TELEVISION coverage of the effects of Hurricane Katrina on the southern US states of Louisiana, Alabama and Mississippi has brought home to millions of people the scale of suffering there.

The estimation that the death toll may rise to thousands emphasises yet again the power of the natural elements to destroy.

And yet there remains a lingering suspicion that Washington's preoccupations and obsessions have played a part in both creating the unstable weather conditions and ensuring that the evacuation and rescue operations were tardy and inadequate.

Despite constant warnings from meteorologists and other scientists about the potentially catastrophic effects on weather conditions of global warming brought on by greenhouse gases, the Bush administration refuses to take the matter seriously.
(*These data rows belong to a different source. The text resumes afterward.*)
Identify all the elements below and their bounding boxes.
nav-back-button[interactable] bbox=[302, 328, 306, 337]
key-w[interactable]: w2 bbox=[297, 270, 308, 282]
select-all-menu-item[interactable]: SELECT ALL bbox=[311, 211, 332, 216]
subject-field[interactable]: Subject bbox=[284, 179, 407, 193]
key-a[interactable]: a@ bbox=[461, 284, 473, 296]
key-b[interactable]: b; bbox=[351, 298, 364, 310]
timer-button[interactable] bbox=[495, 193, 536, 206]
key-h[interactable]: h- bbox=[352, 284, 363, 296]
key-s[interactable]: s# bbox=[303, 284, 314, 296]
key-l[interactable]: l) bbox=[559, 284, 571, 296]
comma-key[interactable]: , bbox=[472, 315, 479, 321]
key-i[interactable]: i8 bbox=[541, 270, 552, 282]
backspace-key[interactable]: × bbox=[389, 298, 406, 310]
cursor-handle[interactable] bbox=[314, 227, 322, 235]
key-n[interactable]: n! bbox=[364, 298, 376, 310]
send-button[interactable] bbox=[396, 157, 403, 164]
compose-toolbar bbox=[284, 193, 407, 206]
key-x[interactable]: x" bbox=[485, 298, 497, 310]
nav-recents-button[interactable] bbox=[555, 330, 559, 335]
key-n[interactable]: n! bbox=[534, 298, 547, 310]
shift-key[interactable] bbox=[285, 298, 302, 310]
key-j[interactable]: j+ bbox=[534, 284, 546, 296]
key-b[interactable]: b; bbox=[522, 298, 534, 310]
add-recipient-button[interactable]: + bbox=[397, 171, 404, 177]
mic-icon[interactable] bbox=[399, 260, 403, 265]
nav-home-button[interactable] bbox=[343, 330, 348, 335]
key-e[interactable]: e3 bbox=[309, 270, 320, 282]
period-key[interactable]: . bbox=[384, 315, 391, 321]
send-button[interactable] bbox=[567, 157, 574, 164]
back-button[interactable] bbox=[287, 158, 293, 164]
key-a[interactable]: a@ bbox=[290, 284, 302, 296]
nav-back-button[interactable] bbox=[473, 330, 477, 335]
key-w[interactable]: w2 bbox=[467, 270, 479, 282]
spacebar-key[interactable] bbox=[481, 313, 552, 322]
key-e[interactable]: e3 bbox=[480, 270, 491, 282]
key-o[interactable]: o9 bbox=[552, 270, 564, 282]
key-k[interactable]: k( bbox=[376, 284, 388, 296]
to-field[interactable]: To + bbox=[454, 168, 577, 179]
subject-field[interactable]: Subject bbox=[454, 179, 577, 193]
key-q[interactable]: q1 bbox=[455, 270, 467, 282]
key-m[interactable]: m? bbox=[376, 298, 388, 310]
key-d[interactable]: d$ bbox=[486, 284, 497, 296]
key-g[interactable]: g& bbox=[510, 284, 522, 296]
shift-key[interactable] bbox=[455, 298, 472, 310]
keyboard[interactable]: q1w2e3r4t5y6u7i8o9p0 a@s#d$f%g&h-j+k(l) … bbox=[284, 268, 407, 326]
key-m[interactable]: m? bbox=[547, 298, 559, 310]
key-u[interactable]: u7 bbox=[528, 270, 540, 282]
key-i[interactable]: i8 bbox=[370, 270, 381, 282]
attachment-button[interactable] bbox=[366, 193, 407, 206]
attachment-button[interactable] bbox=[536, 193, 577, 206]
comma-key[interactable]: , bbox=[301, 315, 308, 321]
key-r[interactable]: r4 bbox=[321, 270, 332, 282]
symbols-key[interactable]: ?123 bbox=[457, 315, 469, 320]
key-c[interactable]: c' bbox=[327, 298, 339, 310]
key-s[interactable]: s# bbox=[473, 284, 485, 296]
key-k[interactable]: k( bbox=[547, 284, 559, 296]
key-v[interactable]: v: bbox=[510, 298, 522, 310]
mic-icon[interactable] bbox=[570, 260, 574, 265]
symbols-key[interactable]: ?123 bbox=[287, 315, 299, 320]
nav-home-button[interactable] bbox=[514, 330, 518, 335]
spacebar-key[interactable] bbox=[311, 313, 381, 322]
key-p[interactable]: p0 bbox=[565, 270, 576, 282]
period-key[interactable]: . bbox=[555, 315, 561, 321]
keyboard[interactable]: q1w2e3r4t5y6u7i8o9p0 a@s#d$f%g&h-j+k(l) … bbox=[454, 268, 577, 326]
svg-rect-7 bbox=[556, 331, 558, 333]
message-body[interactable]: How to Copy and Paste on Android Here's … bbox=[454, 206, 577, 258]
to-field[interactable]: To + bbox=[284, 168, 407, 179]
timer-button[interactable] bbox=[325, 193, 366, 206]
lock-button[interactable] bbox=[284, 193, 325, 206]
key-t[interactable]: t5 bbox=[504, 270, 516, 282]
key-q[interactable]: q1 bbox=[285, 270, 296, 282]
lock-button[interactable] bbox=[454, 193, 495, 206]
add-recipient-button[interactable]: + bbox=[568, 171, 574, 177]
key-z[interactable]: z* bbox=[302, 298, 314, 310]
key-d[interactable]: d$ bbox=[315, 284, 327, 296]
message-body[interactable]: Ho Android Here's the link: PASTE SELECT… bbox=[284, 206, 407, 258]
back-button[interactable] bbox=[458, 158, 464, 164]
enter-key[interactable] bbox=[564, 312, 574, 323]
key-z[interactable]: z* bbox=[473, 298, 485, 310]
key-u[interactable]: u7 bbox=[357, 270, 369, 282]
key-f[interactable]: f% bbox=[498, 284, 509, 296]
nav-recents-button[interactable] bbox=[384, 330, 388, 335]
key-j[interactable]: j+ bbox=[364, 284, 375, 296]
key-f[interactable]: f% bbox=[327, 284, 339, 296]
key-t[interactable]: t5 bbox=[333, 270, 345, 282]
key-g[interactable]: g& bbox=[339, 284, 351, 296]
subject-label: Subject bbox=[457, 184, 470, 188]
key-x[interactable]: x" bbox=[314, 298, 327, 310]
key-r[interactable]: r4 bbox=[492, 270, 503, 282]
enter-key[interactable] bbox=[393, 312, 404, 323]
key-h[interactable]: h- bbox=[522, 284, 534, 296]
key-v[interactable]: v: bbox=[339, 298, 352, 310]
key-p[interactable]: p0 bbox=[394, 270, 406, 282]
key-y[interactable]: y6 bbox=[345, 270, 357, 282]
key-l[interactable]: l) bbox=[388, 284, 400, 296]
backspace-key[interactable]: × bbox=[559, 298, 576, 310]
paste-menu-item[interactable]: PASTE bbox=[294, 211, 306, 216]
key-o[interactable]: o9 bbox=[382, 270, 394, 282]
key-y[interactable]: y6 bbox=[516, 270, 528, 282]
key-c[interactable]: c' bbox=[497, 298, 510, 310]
George W Bush's grinning and almost light-hearted response to the disaster that hit the Gulf of Mexico coast was described by the New York Times as 'one of the worst speeches of his life.'

This wasn't by dint of any perceived lack of eloquence but because he appeared utterly detached from the scale of devastation visited upon some of his country's poorest and most remote communities.

The region's poorest people were effectively abandoned to their fate in the face of a category four hurricane that unleashed 30-foot-high waves on unprotected communities.
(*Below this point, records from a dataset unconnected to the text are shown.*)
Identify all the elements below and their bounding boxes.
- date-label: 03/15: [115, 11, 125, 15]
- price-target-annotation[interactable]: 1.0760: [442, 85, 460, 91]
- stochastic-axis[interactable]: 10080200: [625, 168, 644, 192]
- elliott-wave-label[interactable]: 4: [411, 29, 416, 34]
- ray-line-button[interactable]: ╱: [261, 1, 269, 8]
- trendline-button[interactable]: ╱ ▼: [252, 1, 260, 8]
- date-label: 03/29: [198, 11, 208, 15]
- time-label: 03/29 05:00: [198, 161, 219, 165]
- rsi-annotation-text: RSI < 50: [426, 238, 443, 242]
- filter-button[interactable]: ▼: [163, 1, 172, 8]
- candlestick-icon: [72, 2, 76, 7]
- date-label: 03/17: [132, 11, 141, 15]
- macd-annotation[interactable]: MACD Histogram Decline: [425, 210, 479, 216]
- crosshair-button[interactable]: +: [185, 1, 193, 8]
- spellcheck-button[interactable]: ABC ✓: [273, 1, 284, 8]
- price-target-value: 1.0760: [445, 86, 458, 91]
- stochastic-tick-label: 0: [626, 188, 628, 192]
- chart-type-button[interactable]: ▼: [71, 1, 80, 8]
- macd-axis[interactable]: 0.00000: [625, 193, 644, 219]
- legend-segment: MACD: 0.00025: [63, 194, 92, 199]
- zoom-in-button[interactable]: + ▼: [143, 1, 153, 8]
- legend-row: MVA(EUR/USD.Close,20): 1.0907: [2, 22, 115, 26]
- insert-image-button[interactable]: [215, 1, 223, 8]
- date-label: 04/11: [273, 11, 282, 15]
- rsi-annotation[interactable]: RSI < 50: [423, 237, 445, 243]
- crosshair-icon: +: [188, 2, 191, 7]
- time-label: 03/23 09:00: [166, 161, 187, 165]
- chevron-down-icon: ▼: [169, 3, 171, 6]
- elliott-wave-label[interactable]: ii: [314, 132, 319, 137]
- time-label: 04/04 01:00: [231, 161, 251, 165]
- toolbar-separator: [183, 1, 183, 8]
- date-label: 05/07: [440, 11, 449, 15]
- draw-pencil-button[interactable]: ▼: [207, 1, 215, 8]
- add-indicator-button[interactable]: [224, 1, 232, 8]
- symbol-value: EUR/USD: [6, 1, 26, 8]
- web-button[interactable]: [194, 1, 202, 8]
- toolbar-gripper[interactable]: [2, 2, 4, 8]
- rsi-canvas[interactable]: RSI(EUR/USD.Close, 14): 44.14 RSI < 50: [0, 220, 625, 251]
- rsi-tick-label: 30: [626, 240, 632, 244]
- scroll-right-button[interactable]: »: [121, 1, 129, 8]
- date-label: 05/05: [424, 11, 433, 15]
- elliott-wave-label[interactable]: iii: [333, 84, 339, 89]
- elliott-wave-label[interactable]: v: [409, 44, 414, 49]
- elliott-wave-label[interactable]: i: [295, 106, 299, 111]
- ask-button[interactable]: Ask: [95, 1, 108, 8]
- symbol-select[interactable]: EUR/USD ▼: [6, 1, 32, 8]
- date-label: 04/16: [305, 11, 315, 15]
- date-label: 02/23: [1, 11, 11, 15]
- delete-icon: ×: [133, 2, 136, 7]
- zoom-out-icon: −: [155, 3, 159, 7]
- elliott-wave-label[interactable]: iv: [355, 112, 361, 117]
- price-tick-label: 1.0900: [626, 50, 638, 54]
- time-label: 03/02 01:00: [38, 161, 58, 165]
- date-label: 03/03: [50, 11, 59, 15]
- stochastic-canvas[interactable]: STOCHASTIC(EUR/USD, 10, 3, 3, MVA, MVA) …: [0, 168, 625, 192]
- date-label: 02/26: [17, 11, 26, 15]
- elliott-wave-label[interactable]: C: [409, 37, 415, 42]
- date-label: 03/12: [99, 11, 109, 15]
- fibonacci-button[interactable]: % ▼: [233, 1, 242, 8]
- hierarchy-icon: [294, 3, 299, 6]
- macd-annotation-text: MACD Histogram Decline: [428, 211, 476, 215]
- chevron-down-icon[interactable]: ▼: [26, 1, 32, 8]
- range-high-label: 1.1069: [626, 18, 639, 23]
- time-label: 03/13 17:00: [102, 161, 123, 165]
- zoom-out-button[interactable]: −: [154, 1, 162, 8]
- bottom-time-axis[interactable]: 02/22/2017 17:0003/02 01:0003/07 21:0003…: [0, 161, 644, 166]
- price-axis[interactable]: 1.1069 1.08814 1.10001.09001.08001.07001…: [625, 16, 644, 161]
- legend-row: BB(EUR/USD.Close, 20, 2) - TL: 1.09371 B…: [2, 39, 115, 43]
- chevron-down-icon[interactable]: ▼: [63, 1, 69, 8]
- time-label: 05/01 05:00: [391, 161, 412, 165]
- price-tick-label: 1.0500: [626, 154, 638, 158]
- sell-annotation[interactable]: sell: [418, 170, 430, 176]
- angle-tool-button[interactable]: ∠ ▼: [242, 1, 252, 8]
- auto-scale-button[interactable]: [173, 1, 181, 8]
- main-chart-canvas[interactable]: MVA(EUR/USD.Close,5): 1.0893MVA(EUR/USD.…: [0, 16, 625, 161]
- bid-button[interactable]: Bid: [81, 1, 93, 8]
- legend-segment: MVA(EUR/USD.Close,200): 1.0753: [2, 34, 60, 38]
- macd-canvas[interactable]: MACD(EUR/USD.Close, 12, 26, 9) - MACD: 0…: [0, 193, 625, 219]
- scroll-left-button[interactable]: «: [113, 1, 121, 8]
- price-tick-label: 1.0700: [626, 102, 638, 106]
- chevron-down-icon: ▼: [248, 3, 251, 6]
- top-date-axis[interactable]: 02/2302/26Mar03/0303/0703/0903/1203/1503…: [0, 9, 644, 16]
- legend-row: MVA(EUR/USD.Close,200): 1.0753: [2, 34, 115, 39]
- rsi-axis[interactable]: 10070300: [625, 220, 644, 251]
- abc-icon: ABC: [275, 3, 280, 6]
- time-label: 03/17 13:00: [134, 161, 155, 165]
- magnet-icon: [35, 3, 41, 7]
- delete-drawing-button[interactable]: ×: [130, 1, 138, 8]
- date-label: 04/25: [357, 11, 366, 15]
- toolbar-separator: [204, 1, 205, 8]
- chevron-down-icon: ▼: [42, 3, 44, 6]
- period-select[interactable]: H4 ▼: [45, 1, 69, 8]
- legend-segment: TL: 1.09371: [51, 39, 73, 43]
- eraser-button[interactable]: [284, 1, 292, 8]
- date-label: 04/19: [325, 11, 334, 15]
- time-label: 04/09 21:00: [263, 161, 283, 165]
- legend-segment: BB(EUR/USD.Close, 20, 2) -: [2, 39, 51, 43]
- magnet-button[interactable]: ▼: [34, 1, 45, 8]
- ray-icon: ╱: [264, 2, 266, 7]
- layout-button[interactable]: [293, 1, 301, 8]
Before Katrina hit land, federal and state officials ordered citizens to flee, but how were they supposed to do so?

The levees or earthworks that surround New Orleans and which are supposed to protect the below-sea-level city are designed only to withstand category three hurricanes.

The levees were breached and the city was swamped, while up to 40 per cent of National Guard personnel who would normally tackle natural disasters have been sent to Iraq to service the occupation there.

As inadequate as the flood defences have been, Congress has recently debated cutting the area's flood protection budget.

The American Dream portrays every US family as having their own transport. Reality is different, with 25 per cent of those affected being too poor to afford a car.

Compare the everyone-for-themselves attitude of the US government with the response of Cuba to the ever-present threat of hurricanes and tidal waves.

There are no bland calls to flee. The authorities provide adequate transport and mobilise all facilities to minimise loss of life, ensuring shelter, food and water.

The panicky response in steaming New Orleans was to dump 20,000 people in the Superdome sports stadium, with inadequate food, water and bedding, overflowing toilets and no showers in conditions that defy description.

Instead of confronting this nightmare of heat, hunger and stench, the authorities are more worried about 'looting' by those left without the basic conditions of life.

The real looters are the oil companies that are pushing up the price of petrol to maximise profits from other people's misery, but capitalism's rampant greed will be absolved, allowing media hysteria to be directed at those fending as best they can.